For this work we use the Muse-S brain-sensing headband made by InteraXon, a company formed and founded in the principle residence of Muse co-founder S. Mann in downtown Toronto, Ontario, Canada.

We shall begin by looking at closed-loop motor feedback-based control, using a simple motor that has a Hall-effect sensor built-in. To make this project easy, affordable, and tractable by the average hobbyist or student, we found a very low-cost motor as the subject motor, namely the GA25-370 Gear Motor DC with Speed Encoder, Stainless Steel High Torque Electric Micro Speed Reduction Geared Motor Brush DC Motors Reducer Copper (DC12V 1200RPM) purchased for $13.12 Canadian on Amazon and widely available at even lower prices if ordered directly from the manufacturer. Nearly any motor with a sensor will work to demonstrate the simple aspects of fine motor control. Here we will use the SWIMotor™ Metavision™ kit from the previous Instructable, namely https://www.canadarobotix.com/products/3096

Mochoid for Mental Health and Better Sleep Quality

Another fun activity with the Mind-Over-Motor project is Mochoid which is an art installation using a spinning string of lights connected to a similar motor, and this may also be used for Mind-Over-Motor meditation and the like. See for example the Mochoid explained in the Proceedings of the Mersivity Symposium 2023 or a previous Instructable on Mochoid.
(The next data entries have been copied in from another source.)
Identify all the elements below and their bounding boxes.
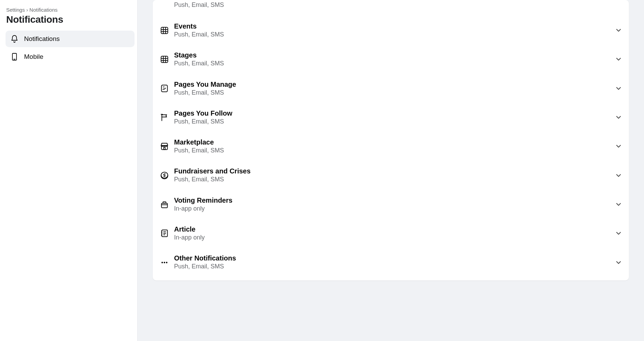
category-subtitle: Push, Email, SMS (174, 1, 623, 9)
category-row[interactable]: Push, Email, SMS (158, 0, 623, 16)
category-row[interactable]: EventsPush, Email, SMS (158, 16, 623, 45)
category-title: Article (174, 225, 614, 233)
category-text: Fundraisers and CrisesPush, Email, SMS (174, 167, 614, 183)
chevron-down-icon (614, 25, 623, 35)
category-text: EventsPush, Email, SMS (174, 22, 614, 39)
category-row[interactable]: MarketplacePush, Email, SMS (158, 132, 623, 161)
category-text: Pages You ManagePush, Email, SMS (174, 80, 614, 97)
category-title: Voting Reminders (174, 196, 614, 204)
category-title: Events (174, 22, 614, 30)
category-title: Marketplace (174, 138, 614, 146)
sidebar: Settings › Notifications Notifications N… (0, 0, 138, 341)
ballot-icon (160, 200, 169, 209)
partial-icon (160, 0, 169, 10)
category-title: Fundraisers and Crises (174, 167, 614, 175)
chevron-down-icon (614, 228, 623, 238)
category-text: MarketplacePush, Email, SMS (174, 138, 614, 154)
breadcrumb-settings[interactable]: Settings (6, 7, 25, 13)
category-row[interactable]: Pages You ManagePush, Email, SMS (158, 74, 623, 103)
category-subtitle: Push, Email, SMS (174, 175, 614, 183)
category-title: Other Notifications (174, 254, 614, 262)
settings-panel: Push, Email, SMSEventsPush, Email, SMSSt… (153, 0, 629, 280)
dots-icon (160, 258, 169, 267)
flag-icon (160, 113, 169, 122)
category-title: Pages You Follow (174, 109, 614, 117)
breadcrumb-separator: › (26, 7, 28, 13)
book-icon (160, 228, 169, 238)
category-text: Push, Email, SMS (174, 1, 623, 9)
category-text: Voting RemindersIn-app only (174, 196, 614, 213)
sidebar-item-mobile[interactable]: Mobile (6, 49, 135, 65)
bell-icon (10, 35, 19, 43)
category-row[interactable]: Pages You FollowPush, Email, SMS (158, 103, 623, 132)
sidebar-item-label: Mobile (24, 53, 43, 61)
chevron-down-icon (614, 141, 623, 151)
mobile-icon (10, 53, 19, 61)
category-row[interactable]: StagesPush, Email, SMS (158, 45, 623, 74)
category-title: Stages (174, 51, 614, 59)
category-row[interactable]: Voting RemindersIn-app only (158, 190, 623, 219)
coin-icon (160, 171, 169, 180)
page-icon (160, 84, 169, 93)
category-subtitle: In-app only (174, 204, 614, 213)
category-subtitle: Push, Email, SMS (174, 146, 614, 154)
calendar-icon (160, 54, 169, 64)
category-subtitle: Push, Email, SMS (174, 30, 614, 39)
category-subtitle: Push, Email, SMS (174, 117, 614, 126)
category-subtitle: Push, Email, SMS (174, 88, 614, 97)
page-title: Notifications (6, 14, 135, 25)
breadcrumb: Settings › Notifications (6, 7, 135, 13)
category-row[interactable]: ArticleIn-app only (158, 219, 623, 248)
category-text: Pages You FollowPush, Email, SMS (174, 109, 614, 126)
category-title: Pages You Manage (174, 80, 614, 88)
sidebar-item-label: Notifications (24, 35, 60, 43)
category-row[interactable]: Other NotificationsPush, Email, SMS (158, 248, 623, 277)
category-row[interactable]: Fundraisers and CrisesPush, Email, SMS (158, 161, 623, 190)
chevron-down-icon (614, 84, 623, 93)
main: Push, Email, SMSEventsPush, Email, SMSSt… (138, 0, 644, 341)
category-text: Other NotificationsPush, Email, SMS (174, 254, 614, 270)
sidebar-item-notifications[interactable]: Notifications (6, 31, 135, 47)
calendar-icon (160, 25, 169, 35)
category-subtitle: Push, Email, SMS (174, 262, 614, 270)
category-subtitle: In-app only (174, 233, 614, 242)
category-text: ArticleIn-app only (174, 225, 614, 242)
store-icon (160, 141, 169, 151)
chevron-down-icon (614, 171, 623, 180)
chevron-down-icon (614, 258, 623, 267)
category-subtitle: Push, Email, SMS (174, 59, 614, 67)
chevron-down-icon (614, 200, 623, 209)
category-text: StagesPush, Email, SMS (174, 51, 614, 67)
chevron-down-icon (614, 113, 623, 122)
chevron-down-icon (614, 54, 623, 64)
breadcrumb-notifications[interactable]: Notifications (30, 7, 58, 13)
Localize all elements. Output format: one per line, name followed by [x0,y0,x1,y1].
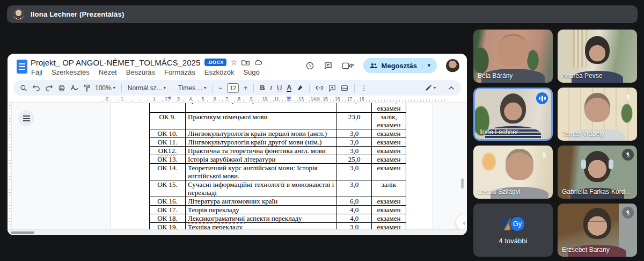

Ultimately we wish to learn how to build Superhumachines to help people on the spectrum or with sleep difficulty improve their quality of sleep, achieve mindfulness, get in a better mental zone for studying, etc., at the home or office or school, as well as in applying these same ideas to improve mobility.

Begin with the lab kit from the previous Instructable and simply add to it a motor that has a sensor such as a Hall-effect sensor. Typically these sensors provide either a 3-phase output (though digital, i.e. binarized or thresholded) or a complex-valued output so that we can still discern direction (i.e. that we can distinguish a positive frequency from a negative frequency).

Drill out the central hole to fit the larger motor; in the example shown we drill to 5/16 inch.

Drill new holes for the new motor mount screws. In the example, we choose a perpendicular axis so as to preserve the original holes so you can swap back to the original motor if you wish.

Drill two 9/64th inch holes 17mm apart, centered on the center 5/16th hole.

The motor is attached with two screws, M3 thread size.

Connect the real part of the output (the in-phase output of the quadrature detector) which appears on the yellow wire 3rd from the top (if colors and positions disagree, go based on position since the occasional connector has the wrong colors), through a voltage divider made from two 10k ohm resistors in series. Connect this to 36 of the ESP32 (upper leftmost analog input).

Connect the imaginary part of the output (the quadrature output of the quadrature detector) which appears on the green wore 4th from the top, through a voltage divider made from another two 10k ohm resistors in series. Connect this to 39 on the ESP 32 (second from the top of the 4 analog inputs near the upper left).

Connect the motor + output itself (top position, red wire) to the 34 of the ESP32 (the 3rd from the top of the 4 analog inputs).

The 4th from the top of the 4 analog inputs is not used here at this time but you can find another use for it if you like.

Connect the motor - output to a rather "stiff" voltage divider made of two 470 ohm resistors in series between ground and +3.3 volts.

Power the encoder by connecting the blue wire (2nd from the bottom) to +5 volts on the breadboard. The +5 volts comes from USB in pin on the ESP32 by way of the breadboard connection.

Spin by hand to plot out the Hall-effect sensors and understand the way that motor sensors work. Here we can see how many effective lobes (i.e. including the gear train) are present in the sensing apparatus.

Try spinning forward and backward and notice that the pattern is the same. This is the wonder of quadrature encoders: it doesn't matter whether forward or backward the pattern's the same, and conversely, we can of course therefore tell which way the motor is turning by sensing the encoder outputs, giving us speed and direction (i.e. angular velocity).

The next step is to spatialize some other information such as axis labels, text, images, graphics, etc., and then to plot something of interest such as brainwaves, or other material, and finally to implement SSVEP and Mind-Over-Motor meditation.

Once we have fine control over the position of the motor we can train with it using a brain sensor such as the Muse or Muse-S for biofedback, in accordance with previous Instructables on the use of SWIM.

See also https://ieeexplore.ieee.org/abstract/document/9209380

Another useful thing to try is propulsion of a simple research prototype of vehicle for mobility, using bioefeedback.